* **MATERIAL PROVIDED**:
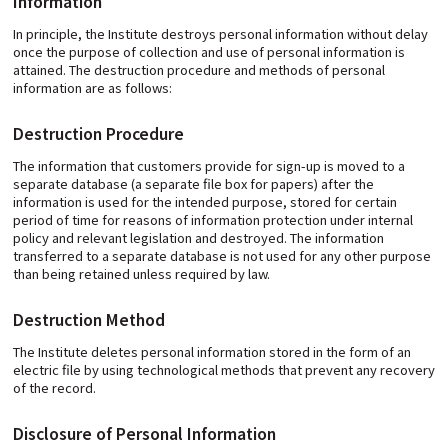
Information
In principle, the Institute destroys personal information without delay
once the purpose of collection and use of personal information is
attained. The destruction procedure and methods of personal
information are as follows:
Destruction Procedure
The information that customers provide for sign-up is moved to a
separate database (a separate file box for papers) after the
information is used for the intended purpose, stored for certain
period of time for reasons of information protection under internal
policy and relevant legislation and destroyed. The information
transferred to a separate database is not used for any other purpose
than being retained unless required by law.
Destruction Method
The Institute deletes personal information stored in the form of an
electric file by using technological methods that prevent any recovery
of the record.
Disclosure of Personal Information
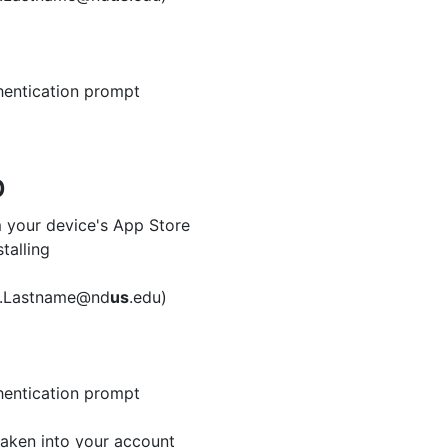
hentication prompt
p
 your device's App Store
talling
me.Lastname@nd
us
.edu)
hentication prompt
aken into your account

* **ACTION ITEM**:
Search the data for "stored". Copy every line that has it.

* **COMPLETED EXERCISE**:
information is used for the intended purpose, stored for certain
The Institute deletes personal information stored in the form of an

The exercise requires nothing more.